Give the records again in full, exactly as written.

◆ **Given records**
++++
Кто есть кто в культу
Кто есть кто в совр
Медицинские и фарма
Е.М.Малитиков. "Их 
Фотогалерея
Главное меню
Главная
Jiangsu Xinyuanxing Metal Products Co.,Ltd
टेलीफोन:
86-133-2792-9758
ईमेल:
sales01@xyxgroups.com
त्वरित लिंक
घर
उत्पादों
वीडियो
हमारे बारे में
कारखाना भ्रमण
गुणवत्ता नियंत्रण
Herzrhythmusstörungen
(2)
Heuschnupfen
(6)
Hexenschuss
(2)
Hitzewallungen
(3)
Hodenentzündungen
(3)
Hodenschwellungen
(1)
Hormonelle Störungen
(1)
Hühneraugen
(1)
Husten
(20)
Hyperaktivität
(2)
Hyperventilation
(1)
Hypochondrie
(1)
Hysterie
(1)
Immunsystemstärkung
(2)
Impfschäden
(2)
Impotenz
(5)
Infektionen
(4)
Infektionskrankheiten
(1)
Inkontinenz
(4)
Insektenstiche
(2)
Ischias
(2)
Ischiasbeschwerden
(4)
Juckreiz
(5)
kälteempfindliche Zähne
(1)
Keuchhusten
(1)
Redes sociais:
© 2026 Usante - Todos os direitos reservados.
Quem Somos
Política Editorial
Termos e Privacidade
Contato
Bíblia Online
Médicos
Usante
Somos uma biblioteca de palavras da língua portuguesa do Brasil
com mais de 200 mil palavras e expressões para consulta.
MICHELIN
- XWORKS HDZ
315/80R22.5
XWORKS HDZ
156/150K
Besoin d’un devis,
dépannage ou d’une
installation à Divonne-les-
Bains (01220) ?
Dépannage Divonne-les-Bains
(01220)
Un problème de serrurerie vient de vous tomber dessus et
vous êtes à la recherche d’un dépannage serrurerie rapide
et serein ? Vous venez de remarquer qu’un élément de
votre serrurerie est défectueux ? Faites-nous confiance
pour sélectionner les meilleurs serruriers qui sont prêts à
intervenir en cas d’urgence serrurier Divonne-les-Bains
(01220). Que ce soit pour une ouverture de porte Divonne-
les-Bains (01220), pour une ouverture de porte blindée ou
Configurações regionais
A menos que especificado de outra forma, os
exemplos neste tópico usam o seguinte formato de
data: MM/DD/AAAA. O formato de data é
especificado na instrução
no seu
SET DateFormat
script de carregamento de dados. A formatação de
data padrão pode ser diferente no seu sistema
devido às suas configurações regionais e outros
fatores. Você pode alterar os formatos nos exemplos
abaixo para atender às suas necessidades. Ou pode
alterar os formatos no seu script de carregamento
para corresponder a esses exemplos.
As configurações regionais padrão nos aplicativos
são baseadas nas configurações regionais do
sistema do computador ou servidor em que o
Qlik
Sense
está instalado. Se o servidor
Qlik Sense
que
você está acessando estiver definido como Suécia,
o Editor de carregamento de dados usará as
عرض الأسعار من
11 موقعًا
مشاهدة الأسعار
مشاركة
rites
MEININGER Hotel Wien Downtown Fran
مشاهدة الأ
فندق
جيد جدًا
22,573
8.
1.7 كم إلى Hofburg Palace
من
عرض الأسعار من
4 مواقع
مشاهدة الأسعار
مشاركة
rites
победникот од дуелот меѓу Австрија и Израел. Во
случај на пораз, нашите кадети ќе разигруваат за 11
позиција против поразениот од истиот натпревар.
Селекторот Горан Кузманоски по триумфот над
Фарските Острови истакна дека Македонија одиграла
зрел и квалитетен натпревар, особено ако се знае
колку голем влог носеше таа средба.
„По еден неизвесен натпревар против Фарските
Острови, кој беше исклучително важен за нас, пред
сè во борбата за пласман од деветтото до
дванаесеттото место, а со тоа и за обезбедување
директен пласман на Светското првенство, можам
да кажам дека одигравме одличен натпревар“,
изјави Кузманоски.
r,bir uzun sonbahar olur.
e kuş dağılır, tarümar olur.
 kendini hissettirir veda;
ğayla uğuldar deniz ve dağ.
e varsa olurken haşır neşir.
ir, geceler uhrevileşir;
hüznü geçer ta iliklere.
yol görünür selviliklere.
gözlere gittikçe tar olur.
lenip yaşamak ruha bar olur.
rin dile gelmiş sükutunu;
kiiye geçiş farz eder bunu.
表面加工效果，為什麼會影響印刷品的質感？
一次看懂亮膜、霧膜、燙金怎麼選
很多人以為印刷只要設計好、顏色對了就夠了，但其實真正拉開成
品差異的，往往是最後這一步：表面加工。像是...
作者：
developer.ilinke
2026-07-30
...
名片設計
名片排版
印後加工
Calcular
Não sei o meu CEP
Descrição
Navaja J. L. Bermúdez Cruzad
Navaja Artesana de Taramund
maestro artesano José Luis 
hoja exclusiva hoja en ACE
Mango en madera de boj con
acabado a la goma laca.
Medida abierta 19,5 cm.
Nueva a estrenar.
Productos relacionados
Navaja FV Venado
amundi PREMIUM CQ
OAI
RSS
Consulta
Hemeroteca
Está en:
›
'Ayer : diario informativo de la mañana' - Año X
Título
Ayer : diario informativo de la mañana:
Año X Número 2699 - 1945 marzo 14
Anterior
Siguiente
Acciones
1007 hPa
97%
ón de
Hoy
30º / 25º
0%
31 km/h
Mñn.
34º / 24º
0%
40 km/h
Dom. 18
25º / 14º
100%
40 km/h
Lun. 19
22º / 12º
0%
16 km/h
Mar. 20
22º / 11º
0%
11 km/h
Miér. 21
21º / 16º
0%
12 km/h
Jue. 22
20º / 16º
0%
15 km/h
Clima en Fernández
++++
◆ **Result of this exercise**
Кто есть кто в культу
Кто есть кто в совр
Медицинские и фарма
Е.М.Малитиков. "Их 
Фотогалерея
Главное меню
Главная
Jiangsu Xinyuanxing Metal Products Co.,Ltd
टेलीफोन:
86-133-2792-9758
ईमेल:
sales01@xyxgroups.com
त्वरित लिंक
घर
उत्पादों
वीडियो
हमारे बारे में
कारखाना भ्रमण
गुणवत्ता नियंत्रण
Herzrhythmusstörungen
(2)
Heuschnupfen
(6)
Hexenschuss
(2)
Hitzewallungen
(3)
Hodenentzündungen
(3)
Hodenschwellungen
(1)
Hormonelle Störungen
(1)
Hühneraugen
(1)
Husten
(20)
Hyperaktivität
(2)
Hyperventilation
(1)
Hypochondrie
(1)
Hysterie
(1)
Immunsystemstärkung
(2)
Impfschäden
(2)
Impotenz
(5)
Infektionen
(4)
Infektionskrankheiten
(1)
Inkontinenz
(4)
Insektenstiche
(2)
Ischias
(2)
Ischiasbeschwerden
(4)
Juckreiz
(5)
kälteempfindliche Zähne
(1)
Keuchhusten
(1)
Redes sociais:
© 2026 Usante - Todos os direitos reservados.
Quem Somos
Política Editorial
Termos e Privacidade
Contato
Bíblia Online
Médicos
Usante
Somos uma biblioteca de palavras da língua portuguesa do Brasil
com mais de 200 mil palavras e expressões para consulta.
MICHELIN
- XWORKS HDZ
315/80R22.5
XWORKS HDZ
156/150K
Besoin d’un devis,
dépannage ou d’une
installation à Divonne-les-
Bains (01220) ?
Dépannage Divonne-les-Bains
(01220)
Un problème de serrurerie vient de vous tomber dessus et
vous êtes à la recherche d’un dépannage serrurerie rapide
et serein ? Vous venez de remarquer qu’un élément de
votre serrurerie est défectueux ? Faites-nous confiance
pour sélectionner les meilleurs serruriers qui sont prêts à
intervenir en cas d’urgence serrurier Divonne-les-Bains
(01220). Que ce soit pour une ouverture de porte Divonne-
les-Bains (01220), pour une ouverture de porte blindée ou
Configurações regionais
A menos que especificado de outra forma, os
exemplos neste tópico usam o seguinte formato de
data: MM/DD/AAAA. O formato de data é
especificado na instrução
no seu
SET DateFormat
script de carregamento de dados. A formatação de
data padrão pode ser diferente no seu sistema
devido às suas configurações regionais e outros
fatores. Você pode alterar os formatos nos exemplos
abaixo para atender às suas necessidades. Ou pode
alterar os formatos no seu script de carregamento
para corresponder a esses exemplos.
As configurações regionais padrão nos aplicativos
são baseadas nas configurações regionais do
sistema do computador ou servidor em que o
Qlik
Sense
está instalado. Se o servidor
Qlik Sense
que
você está acessando estiver definido como Suécia,
o Editor de carregamento de dados usará as
عرض الأسعار من
11 موقعًا
مشاهدة الأسعار
مشاركة
rites
MEININGER Hotel Wien Downtown Fran
مشاهدة الأ
فندق
جيد جدًا
22,573
8.
1.7 كم إلى Hofburg Palace
من
عرض الأسعار من
4 مواقع
مشاهدة الأسعار
مشاركة
rites
победникот од дуелот меѓу Австрија и Израел. Во
случај на пораз, нашите кадети ќе разигруваат за 11
позиција против поразениот од истиот натпревар.
Селекторот Горан Кузманоски по триумфот над
Фарските Острови истакна дека Македонија одиграла
зрел и квалитетен натпревар, особено ако се знае
колку голем влог носеше таа средба.
„По еден неизвесен натпревар против Фарските
Острови, кој беше исклучително важен за нас, пред
сè во борбата за пласман од деветтото до
дванаесеттото место, а со тоа и за обезбедување
директен пласман на Светското првенство, можам
да кажам дека одигравме одличен натпревар“,
изјави Кузманоски.
r,bir uzun sonbahar olur.
e kuş dağılır, tarümar olur.
 kendini hissettirir veda;
ğayla uğuldar deniz ve dağ.
e varsa olurken haşır neşir.
ir, geceler uhrevileşir;
hüznü geçer ta iliklere.
yol görünür selviliklere.
gözlere gittikçe tar olur.
lenip yaşamak ruha bar olur.
rin dile gelmiş sükutunu;
kiiye geçiş farz eder bunu.
表面加工效果，為什麼會影響印刷品的質感？
一次看懂亮膜、霧膜、燙金怎麼選
很多人以為印刷只要設計好、顏色對了就夠了，但其實真正拉開成
品差異的，往往是最後這一步：表面加工。像是...
作者：
developer.ilinke
2026-07-30
...
名片設計
名片排版
印後加工
Calcular
Não sei o meu CEP
Descrição
Navaja J. L. Bermúdez Cruzad
Navaja Artesana de Taramund
maestro artesano José Luis 
hoja exclusiva hoja en ACE
Mango en madera de boj con
acabado a la goma laca.
Medida abierta 19,5 cm.
Nueva a estrenar.
Productos relacionados
Navaja FV Venado
amundi PREMIUM CQ
OAI
RSS
Consulta
Hemeroteca
Está en:
›
'Ayer : diario informativo de la mañana' - Año X
Título
Ayer : diario informativo de la mañana:
Año X Número 2699 - 1945 marzo 14
Anterior
Siguiente
Acciones
1007 hPa
97%
ón de
Hoy
30º / 25º
0%
31 km/h
Mñn.
34º / 24º
0%
40 km/h
Dom. 18
25º / 14º
100%
40 km/h
Lun. 19
22º / 12º
0%
16 km/h
Mar. 20
22º / 11º
0%
11 km/h
Miér. 21
21º / 16º
0%
12 km/h
Jue. 22
20º / 16º
0%
15 km/h
Clima en Fernández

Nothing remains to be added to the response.